§ **Dataset records**

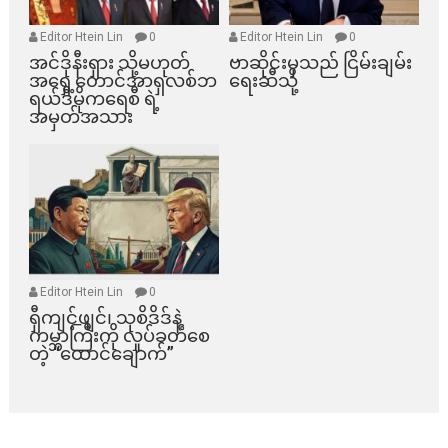
Editor Htein Lin
0
Editor Htein Lin
0
အင်ဒိုနီးရှား သို့မဟုတ်
ဗာဆိုင်းမှသည် ငြိမ်းချမ်း
အရှေ့တောင်အာရှလစ်ဘ
ရေးဆီသို့
ရယ်ဒီမိုကရေစီ ရဲ့
အမှတ်အသား
Editor Htein Lin
0
ရှီကျင့်ဖျင်၊ သုစိဒိဒ်နဲ့
ကမ္ဘာကြီးကို လှုပ်ခတ်စေ
တဲ့ “ထောင်ချောက်”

§ **Task prompt**
Reproduce the material exactly. Pictures stay out.

§ **Expected output**
Editor Htein Lin
0
Editor Htein Lin
0
အင်ဒိုနီးရှား သို့မဟုတ်
ဗာဆိုင်းမှသည် ငြိမ်းချမ်း
အရှေ့တောင်အာရှလစ်ဘ
ရေးဆီသို့
ရယ်ဒီမိုကရေစီ ရဲ့
အမှတ်အသား
Editor Htein Lin
0
ရှီကျင့်ဖျင်၊ သုစိဒိဒ်နဲ့
ကမ္ဘာကြီးကို လှုပ်ခတ်စေ
တဲ့ “ထောင်ချောက်”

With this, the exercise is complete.